▸ **Work order**
Below are some records. Print exactly the lines between the one holding "דין לדיני משפחה" and the one holding "en perneras con", inclusive, and nothing else.

Transcribed page contents:

|---|

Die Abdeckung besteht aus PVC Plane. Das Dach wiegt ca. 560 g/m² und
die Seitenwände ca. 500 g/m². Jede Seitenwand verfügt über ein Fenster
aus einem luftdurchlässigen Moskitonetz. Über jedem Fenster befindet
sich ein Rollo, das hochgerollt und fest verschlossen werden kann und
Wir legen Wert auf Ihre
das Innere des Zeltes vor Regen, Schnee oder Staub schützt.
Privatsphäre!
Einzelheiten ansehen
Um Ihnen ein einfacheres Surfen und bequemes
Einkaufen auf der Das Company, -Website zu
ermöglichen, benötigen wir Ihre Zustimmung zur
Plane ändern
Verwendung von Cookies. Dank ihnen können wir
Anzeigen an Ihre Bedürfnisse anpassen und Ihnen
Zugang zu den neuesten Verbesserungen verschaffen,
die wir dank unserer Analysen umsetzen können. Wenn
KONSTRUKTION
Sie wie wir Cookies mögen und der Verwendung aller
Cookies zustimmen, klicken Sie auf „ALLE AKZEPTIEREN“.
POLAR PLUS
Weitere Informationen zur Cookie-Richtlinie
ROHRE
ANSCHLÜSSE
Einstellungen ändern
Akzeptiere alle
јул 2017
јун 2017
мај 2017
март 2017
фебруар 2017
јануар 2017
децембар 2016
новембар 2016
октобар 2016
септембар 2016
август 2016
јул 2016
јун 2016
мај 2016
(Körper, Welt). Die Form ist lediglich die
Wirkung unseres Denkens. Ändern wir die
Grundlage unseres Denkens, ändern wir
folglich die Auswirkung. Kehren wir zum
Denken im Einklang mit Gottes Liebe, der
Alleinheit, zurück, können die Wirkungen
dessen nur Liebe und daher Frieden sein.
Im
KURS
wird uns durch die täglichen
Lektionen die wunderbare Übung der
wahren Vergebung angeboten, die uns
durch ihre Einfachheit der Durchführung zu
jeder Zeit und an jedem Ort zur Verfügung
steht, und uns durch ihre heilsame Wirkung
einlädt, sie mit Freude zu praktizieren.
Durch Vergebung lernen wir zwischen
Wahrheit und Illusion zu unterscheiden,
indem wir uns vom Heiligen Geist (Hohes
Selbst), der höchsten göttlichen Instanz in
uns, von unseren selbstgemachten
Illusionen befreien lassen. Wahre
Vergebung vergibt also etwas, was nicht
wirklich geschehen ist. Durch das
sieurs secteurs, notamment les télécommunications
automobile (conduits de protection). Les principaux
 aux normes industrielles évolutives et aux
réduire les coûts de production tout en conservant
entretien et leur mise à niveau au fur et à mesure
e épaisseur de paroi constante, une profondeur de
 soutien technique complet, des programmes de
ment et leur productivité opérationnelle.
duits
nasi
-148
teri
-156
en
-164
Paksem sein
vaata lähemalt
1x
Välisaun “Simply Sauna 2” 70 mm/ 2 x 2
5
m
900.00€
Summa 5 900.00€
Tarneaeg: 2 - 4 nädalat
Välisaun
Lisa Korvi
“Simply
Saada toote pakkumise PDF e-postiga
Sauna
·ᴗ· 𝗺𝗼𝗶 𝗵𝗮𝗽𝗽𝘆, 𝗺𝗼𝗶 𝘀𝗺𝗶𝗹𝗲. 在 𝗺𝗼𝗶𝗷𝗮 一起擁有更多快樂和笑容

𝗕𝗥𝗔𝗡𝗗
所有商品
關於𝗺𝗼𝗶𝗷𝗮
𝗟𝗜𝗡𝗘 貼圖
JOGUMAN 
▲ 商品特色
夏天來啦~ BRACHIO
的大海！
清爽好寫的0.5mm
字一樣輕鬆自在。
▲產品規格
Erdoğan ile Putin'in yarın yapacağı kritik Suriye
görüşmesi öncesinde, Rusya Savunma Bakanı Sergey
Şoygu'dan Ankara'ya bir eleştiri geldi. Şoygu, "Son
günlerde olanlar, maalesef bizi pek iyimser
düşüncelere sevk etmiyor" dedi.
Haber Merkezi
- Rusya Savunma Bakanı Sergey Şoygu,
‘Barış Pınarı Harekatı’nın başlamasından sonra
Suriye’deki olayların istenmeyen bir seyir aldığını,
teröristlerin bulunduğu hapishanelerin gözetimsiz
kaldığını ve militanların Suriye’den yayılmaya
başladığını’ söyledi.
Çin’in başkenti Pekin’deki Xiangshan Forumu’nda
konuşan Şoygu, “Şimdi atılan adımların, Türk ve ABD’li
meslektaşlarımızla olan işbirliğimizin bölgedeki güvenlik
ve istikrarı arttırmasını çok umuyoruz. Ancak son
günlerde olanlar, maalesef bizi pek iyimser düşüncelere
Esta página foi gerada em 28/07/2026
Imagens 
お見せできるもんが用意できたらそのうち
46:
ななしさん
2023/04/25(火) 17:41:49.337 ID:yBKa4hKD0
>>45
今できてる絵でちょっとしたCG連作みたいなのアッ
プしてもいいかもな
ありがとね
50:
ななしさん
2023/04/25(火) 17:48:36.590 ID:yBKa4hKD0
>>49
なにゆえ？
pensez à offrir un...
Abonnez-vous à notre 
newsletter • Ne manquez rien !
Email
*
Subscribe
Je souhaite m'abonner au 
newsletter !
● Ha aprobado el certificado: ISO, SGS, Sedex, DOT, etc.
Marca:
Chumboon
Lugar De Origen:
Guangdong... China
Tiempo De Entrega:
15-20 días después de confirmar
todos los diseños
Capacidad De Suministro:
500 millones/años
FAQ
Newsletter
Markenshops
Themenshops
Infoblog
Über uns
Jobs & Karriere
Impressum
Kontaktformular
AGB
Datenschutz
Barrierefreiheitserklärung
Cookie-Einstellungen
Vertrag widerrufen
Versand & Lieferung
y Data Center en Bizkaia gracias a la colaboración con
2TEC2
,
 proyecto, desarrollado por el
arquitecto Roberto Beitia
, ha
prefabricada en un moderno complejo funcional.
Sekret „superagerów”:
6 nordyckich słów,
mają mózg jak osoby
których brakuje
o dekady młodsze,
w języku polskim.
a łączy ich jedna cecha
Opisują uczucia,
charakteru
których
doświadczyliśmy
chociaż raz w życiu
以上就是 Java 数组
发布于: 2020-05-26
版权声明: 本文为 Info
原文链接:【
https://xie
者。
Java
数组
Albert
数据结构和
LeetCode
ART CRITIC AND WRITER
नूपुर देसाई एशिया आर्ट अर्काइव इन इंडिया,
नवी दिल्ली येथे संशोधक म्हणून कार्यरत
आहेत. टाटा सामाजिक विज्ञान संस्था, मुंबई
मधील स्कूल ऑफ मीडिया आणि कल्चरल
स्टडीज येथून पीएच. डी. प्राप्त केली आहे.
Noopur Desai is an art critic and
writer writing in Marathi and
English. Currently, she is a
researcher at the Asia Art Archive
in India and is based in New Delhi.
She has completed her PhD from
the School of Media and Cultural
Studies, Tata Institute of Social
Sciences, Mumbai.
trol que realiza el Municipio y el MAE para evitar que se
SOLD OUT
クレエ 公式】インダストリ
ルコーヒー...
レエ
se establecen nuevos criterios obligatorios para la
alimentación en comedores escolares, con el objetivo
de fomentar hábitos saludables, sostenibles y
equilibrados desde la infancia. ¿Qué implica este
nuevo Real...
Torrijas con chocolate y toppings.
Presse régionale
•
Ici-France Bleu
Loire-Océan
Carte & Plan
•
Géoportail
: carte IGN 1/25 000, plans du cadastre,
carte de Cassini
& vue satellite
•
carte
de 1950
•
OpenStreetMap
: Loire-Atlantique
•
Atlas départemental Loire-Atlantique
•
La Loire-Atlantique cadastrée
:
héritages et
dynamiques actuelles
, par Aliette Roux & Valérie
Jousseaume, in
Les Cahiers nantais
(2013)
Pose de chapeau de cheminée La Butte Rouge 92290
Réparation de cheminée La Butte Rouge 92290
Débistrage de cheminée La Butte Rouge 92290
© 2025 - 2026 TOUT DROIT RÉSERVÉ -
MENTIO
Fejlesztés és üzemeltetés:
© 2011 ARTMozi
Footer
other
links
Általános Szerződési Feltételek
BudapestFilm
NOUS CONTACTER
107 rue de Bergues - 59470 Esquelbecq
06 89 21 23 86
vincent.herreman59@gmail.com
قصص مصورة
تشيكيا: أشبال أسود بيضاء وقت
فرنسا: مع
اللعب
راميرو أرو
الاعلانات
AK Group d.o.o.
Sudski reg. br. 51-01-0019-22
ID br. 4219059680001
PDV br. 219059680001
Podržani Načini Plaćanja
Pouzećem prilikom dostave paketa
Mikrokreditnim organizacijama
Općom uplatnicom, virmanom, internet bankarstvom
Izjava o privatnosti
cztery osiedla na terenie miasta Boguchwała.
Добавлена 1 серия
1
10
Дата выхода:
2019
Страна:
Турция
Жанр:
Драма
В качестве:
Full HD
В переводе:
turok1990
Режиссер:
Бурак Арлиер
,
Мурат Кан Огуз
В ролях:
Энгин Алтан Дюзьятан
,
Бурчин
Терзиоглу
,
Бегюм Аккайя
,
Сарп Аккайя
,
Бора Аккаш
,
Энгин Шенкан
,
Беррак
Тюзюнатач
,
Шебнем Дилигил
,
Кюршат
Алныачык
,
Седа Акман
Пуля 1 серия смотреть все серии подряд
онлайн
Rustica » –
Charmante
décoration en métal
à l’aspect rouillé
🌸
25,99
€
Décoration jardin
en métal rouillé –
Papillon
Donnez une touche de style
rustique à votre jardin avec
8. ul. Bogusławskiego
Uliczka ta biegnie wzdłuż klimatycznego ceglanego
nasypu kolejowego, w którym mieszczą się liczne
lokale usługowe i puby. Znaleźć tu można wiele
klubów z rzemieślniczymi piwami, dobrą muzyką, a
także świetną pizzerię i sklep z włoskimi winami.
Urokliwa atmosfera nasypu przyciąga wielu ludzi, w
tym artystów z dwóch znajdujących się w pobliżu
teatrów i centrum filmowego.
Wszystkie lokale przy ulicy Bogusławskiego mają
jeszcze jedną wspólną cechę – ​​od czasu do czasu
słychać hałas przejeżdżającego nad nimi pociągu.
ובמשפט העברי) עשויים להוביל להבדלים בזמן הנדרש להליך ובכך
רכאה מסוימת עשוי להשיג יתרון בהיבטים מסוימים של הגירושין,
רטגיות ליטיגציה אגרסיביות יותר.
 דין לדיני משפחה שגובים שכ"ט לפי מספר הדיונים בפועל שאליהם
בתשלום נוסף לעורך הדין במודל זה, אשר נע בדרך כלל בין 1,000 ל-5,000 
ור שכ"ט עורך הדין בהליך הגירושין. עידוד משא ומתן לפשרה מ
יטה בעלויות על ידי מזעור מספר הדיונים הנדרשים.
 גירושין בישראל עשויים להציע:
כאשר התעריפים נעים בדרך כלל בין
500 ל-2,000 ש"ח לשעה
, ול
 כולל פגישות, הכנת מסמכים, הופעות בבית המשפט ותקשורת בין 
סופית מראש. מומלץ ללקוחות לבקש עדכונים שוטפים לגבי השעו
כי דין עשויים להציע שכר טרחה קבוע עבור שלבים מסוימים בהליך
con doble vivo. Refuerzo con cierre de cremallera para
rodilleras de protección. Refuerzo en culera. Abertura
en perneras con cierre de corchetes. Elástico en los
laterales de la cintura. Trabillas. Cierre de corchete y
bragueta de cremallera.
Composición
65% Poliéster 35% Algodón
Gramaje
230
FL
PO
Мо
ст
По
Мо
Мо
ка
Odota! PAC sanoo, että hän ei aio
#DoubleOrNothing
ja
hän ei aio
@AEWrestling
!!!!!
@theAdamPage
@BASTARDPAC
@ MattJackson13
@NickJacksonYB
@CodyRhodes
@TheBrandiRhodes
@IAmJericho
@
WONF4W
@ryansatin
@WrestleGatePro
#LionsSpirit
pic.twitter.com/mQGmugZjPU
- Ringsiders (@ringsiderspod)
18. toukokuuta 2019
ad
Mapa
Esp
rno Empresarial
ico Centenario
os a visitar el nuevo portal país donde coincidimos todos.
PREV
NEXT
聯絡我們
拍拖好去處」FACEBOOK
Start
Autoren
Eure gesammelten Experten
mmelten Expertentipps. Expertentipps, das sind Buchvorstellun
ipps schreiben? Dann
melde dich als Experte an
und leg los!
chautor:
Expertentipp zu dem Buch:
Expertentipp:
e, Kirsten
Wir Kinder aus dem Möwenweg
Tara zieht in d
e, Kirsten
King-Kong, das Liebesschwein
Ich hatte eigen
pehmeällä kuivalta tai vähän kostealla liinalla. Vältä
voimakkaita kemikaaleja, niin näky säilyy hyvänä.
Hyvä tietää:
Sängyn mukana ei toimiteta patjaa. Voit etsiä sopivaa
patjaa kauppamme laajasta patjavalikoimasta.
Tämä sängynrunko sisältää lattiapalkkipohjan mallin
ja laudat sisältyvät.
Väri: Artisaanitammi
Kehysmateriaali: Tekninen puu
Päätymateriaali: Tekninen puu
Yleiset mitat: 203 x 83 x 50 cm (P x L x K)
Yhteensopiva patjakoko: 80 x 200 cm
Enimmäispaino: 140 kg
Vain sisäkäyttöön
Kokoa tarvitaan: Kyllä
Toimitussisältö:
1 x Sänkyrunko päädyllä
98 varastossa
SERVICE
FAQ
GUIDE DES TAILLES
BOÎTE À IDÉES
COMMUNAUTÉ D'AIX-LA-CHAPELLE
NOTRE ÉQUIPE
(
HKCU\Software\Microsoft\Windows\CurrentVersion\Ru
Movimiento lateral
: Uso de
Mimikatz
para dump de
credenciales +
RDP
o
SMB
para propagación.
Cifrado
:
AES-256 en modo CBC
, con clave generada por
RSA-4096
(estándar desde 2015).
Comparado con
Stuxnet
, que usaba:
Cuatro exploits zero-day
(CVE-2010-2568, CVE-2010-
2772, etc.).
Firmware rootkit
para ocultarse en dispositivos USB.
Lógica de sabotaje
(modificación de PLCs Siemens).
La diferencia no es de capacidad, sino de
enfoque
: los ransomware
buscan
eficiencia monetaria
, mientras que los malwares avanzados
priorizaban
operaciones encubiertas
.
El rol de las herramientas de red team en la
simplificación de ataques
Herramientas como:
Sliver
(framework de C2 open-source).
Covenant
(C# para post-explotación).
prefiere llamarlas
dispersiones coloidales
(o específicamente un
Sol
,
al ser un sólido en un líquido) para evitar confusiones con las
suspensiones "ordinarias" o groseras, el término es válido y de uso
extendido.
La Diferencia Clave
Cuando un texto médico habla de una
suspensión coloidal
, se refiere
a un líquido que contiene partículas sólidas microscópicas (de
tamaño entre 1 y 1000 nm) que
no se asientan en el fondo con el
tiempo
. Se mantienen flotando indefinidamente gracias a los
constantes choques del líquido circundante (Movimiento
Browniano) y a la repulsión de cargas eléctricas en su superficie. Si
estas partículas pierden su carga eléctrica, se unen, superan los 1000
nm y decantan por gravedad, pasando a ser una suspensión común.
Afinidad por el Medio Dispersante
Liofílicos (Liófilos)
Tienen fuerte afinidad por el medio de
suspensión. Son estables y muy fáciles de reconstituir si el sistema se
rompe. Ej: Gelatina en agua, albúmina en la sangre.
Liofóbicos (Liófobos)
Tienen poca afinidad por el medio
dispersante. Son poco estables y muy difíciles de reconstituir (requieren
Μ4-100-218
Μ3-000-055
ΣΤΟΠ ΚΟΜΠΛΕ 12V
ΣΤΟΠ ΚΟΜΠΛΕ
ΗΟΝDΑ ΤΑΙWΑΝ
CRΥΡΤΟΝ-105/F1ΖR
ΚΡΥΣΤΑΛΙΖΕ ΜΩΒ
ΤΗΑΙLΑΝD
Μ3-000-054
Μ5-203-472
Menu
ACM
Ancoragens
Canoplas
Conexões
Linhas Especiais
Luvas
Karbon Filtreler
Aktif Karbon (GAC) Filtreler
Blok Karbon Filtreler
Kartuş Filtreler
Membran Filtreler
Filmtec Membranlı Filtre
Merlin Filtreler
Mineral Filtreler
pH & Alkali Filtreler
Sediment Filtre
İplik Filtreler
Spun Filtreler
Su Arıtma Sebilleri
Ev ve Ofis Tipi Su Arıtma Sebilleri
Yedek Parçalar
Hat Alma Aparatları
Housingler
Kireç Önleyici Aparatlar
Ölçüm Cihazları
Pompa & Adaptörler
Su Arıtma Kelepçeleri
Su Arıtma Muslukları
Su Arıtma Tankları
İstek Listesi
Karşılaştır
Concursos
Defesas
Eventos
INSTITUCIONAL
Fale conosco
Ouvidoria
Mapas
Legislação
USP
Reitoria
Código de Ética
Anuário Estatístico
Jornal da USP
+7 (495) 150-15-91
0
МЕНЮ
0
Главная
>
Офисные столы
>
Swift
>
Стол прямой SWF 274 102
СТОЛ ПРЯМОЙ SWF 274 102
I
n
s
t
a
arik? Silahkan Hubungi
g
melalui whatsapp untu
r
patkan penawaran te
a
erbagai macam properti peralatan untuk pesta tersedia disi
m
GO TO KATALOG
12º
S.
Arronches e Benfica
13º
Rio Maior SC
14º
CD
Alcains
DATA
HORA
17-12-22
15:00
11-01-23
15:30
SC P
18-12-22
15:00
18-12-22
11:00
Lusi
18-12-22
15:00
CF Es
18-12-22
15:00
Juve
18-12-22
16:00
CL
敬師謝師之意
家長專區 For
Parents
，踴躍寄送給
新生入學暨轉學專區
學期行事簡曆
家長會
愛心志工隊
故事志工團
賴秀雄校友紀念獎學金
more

|---|

▸ **Task answer**
 דין לדיני משפחה שגובים שכ"ט לפי מספר הדיונים בפועל שאליהם
בתשלום נוסף לעורך הדין במודל זה, אשר נע בדרך כלל בין 1,000 ל-5,000 
ור שכ"ט עורך הדין בהליך הגירושין. עידוד משא ומתן לפשרה מ
יטה בעלויות על ידי מזעור מספר הדיונים הנדרשים.
 גירושין בישראל עשויים להציע:
כאשר התעריפים נעים בדרך כלל בין
500 ל-2,000 ש"ח לשעה
, ול
 כולל פגישות, הכנת מסמכים, הופעות בבית המשפט ותקשורת בין 
סופית מראש. מומלץ ללקוחות לבקש עדכונים שוטפים לגבי השעו
כי דין עשויים להציע שכר טרחה קבוע עבור שלבים מסוימים בהליך
con doble vivo. Refuerzo con cierre de cremallera para
rodilleras de protección. Refuerzo en culera. Abertura
en perneras con cierre de corchetes. Elástico en los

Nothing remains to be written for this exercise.